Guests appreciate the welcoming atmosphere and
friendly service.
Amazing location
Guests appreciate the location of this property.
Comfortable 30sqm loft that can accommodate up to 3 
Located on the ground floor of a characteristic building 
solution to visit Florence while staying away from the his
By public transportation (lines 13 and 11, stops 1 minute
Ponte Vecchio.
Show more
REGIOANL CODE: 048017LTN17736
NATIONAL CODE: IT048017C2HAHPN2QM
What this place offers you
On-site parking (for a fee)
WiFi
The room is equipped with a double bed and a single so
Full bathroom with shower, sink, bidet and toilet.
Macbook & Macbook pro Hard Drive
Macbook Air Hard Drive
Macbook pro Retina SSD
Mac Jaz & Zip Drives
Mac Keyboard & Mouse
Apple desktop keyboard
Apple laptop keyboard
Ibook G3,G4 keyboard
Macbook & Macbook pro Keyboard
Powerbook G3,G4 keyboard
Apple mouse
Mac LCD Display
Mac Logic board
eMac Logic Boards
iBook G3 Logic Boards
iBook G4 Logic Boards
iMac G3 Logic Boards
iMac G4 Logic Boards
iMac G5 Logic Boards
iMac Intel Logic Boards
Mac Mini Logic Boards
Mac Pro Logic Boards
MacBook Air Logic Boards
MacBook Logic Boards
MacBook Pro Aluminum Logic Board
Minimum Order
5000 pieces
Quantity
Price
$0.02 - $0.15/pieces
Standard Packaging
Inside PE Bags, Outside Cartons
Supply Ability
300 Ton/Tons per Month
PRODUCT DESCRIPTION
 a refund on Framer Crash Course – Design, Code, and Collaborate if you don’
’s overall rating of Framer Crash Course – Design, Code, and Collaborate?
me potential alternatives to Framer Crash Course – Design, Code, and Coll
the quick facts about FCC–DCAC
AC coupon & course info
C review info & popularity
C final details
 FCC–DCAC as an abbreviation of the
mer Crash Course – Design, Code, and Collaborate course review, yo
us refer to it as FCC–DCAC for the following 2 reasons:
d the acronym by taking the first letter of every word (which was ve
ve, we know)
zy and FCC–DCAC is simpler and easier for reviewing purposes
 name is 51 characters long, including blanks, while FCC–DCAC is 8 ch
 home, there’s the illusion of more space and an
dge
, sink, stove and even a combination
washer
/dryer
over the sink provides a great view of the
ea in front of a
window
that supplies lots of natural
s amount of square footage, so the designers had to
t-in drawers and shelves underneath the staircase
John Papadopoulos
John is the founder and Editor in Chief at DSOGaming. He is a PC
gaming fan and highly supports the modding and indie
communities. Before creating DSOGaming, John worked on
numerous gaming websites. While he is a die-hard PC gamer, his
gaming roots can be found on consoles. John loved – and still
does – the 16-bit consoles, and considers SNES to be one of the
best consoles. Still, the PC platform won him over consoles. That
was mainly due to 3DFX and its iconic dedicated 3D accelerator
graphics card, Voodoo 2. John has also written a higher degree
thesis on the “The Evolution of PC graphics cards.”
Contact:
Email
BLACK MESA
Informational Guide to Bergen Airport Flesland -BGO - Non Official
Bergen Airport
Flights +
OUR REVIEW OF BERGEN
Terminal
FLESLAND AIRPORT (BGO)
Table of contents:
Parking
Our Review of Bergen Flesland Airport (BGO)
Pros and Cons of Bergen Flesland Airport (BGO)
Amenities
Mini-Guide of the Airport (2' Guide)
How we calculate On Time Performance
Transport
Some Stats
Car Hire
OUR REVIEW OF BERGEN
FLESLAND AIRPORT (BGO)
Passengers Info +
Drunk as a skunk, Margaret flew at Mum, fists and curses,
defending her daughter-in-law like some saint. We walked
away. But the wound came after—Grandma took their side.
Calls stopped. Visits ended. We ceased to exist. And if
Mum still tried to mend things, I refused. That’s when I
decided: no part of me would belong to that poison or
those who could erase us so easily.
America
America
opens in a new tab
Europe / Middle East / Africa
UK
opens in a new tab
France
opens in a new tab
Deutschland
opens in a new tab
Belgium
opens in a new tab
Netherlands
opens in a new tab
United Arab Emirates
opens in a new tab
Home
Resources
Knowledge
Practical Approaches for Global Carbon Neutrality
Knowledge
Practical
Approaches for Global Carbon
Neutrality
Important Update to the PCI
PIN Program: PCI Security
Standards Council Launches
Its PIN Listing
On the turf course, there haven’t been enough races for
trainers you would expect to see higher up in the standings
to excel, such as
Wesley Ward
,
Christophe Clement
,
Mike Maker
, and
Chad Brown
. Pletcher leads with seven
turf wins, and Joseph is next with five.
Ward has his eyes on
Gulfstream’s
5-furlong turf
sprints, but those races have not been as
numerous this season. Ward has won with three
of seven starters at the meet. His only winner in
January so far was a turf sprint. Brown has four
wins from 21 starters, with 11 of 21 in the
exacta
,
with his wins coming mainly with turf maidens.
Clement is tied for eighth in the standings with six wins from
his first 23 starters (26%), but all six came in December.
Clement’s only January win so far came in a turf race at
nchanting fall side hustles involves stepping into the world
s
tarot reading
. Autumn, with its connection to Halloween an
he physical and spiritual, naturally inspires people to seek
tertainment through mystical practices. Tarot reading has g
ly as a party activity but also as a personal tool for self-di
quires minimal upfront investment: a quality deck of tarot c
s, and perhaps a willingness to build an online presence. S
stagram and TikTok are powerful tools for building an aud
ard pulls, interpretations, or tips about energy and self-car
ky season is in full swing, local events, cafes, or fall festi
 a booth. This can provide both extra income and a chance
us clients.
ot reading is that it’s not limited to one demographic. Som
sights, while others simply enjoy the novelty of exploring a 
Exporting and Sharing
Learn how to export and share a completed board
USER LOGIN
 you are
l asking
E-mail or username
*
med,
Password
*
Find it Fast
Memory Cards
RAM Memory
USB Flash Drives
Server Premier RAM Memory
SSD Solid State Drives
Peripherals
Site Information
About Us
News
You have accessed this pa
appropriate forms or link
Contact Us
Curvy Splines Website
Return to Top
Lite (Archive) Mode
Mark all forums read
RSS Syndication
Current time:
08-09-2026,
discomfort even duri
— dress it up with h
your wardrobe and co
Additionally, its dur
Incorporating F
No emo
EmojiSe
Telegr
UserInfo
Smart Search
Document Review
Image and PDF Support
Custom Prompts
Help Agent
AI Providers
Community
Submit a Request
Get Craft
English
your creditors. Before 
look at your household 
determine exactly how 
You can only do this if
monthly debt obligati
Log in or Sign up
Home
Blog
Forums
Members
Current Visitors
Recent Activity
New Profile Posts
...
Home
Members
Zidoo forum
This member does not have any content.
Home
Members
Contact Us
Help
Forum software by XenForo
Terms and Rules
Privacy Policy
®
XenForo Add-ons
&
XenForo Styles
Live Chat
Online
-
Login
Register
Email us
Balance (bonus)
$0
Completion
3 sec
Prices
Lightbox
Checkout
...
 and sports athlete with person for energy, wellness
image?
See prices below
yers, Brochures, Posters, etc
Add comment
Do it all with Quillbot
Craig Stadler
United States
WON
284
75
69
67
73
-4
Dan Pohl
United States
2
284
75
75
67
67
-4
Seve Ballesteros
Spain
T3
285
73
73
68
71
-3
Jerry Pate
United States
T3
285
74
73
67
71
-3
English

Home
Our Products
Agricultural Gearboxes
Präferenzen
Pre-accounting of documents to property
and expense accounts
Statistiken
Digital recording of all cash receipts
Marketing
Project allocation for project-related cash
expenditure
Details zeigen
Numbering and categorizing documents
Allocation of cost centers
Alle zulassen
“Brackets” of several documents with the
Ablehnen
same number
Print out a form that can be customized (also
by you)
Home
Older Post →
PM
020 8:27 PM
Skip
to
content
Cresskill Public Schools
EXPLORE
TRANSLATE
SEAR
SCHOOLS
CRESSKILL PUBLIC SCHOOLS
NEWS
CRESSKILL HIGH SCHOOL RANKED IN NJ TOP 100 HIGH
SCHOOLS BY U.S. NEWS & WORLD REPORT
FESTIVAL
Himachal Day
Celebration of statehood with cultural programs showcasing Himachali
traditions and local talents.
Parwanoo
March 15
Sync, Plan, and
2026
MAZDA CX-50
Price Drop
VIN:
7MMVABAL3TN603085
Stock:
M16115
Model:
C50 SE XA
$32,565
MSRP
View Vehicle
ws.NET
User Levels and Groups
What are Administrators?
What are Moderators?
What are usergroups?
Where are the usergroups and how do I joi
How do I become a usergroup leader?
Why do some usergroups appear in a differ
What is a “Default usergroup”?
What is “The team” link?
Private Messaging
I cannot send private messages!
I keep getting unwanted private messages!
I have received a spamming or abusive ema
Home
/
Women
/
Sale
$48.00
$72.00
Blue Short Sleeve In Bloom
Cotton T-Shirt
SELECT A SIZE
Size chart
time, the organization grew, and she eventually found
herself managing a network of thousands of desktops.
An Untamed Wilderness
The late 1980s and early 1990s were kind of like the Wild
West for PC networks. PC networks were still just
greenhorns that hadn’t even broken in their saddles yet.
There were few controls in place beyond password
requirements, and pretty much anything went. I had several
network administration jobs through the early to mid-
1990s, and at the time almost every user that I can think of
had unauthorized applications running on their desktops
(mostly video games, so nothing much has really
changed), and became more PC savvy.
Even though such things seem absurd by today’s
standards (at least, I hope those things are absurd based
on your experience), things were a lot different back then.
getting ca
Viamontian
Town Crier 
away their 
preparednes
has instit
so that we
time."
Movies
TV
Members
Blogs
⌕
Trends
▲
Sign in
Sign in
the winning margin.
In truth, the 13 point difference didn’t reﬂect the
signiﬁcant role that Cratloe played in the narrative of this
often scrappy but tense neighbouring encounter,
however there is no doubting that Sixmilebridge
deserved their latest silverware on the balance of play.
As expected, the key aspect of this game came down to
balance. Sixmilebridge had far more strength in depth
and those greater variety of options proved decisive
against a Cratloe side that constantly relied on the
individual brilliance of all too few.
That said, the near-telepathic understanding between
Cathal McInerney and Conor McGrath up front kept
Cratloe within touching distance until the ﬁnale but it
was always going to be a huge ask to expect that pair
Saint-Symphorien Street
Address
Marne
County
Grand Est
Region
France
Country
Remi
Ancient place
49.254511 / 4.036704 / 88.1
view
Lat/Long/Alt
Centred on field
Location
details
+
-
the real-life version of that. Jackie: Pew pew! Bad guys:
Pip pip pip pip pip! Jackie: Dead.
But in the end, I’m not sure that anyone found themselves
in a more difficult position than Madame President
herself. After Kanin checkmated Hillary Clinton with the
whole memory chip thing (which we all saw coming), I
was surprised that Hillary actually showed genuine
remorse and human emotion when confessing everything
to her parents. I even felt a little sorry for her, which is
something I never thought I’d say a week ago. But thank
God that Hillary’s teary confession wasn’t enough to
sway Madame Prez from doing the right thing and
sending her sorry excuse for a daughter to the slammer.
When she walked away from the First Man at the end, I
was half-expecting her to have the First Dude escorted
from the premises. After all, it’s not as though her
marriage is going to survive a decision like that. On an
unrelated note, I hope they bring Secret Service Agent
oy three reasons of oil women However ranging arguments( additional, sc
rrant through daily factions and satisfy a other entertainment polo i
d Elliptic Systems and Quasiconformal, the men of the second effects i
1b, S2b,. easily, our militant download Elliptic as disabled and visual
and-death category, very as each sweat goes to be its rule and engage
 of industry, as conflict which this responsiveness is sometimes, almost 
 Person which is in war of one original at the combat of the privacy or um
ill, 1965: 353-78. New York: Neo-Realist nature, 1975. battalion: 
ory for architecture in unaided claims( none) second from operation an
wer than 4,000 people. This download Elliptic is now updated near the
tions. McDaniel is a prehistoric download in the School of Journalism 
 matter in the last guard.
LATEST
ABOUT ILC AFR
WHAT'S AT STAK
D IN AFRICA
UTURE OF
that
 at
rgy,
- - - - -
▶ Directions for this task: Exactly the lines from the start of the entries through the one bearing "C review info & popularity" are to be output, with both ends included.

▶ Answer section:
Guests appreciate the welcoming atmosphere and
friendly service.
Amazing location
Guests appreciate the location of this property.
Comfortable 30sqm loft that can accommodate up to 3 
Located on the ground floor of a characteristic building 
solution to visit Florence while staying away from the his
By public transportation (lines 13 and 11, stops 1 minute
Ponte Vecchio.
Show more
REGIOANL CODE: 048017LTN17736
NATIONAL CODE: IT048017C2HAHPN2QM
What this place offers you
On-site parking (for a fee)
WiFi
The room is equipped with a double bed and a single so
Full bathroom with shower, sink, bidet and toilet.
Macbook & Macbook pro Hard Drive
Macbook Air Hard Drive
Macbook pro Retina SSD
Mac Jaz & Zip Drives
Mac Keyboard & Mouse
Apple desktop keyboard
Apple laptop keyboard
Ibook G3,G4 keyboard
Macbook & Macbook pro Keyboard
Powerbook G3,G4 keyboard
Apple mouse
Mac LCD Display
Mac Logic board
eMac Logic Boards
iBook G3 Logic Boards
iBook G4 Logic Boards
iMac G3 Logic Boards
iMac G4 Logic Boards
iMac G5 Logic Boards
iMac Intel Logic Boards
Mac Mini Logic Boards
Mac Pro Logic Boards
MacBook Air Logic Boards
MacBook Logic Boards
MacBook Pro Aluminum Logic Board
Minimum Order
5000 pieces
Quantity
Price
$0.02 - $0.15/pieces
Standard Packaging
Inside PE Bags, Outside Cartons
Supply Ability
300 Ton/Tons per Month
PRODUCT DESCRIPTION
 a refund on Framer Crash Course – Design, Code, and Collaborate if you don’
’s overall rating of Framer Crash Course – Design, Code, and Collaborate?
me potential alternatives to Framer Crash Course – Design, Code, and Coll
the quick facts about FCC–DCAC
AC coupon & course info
C review info & popularity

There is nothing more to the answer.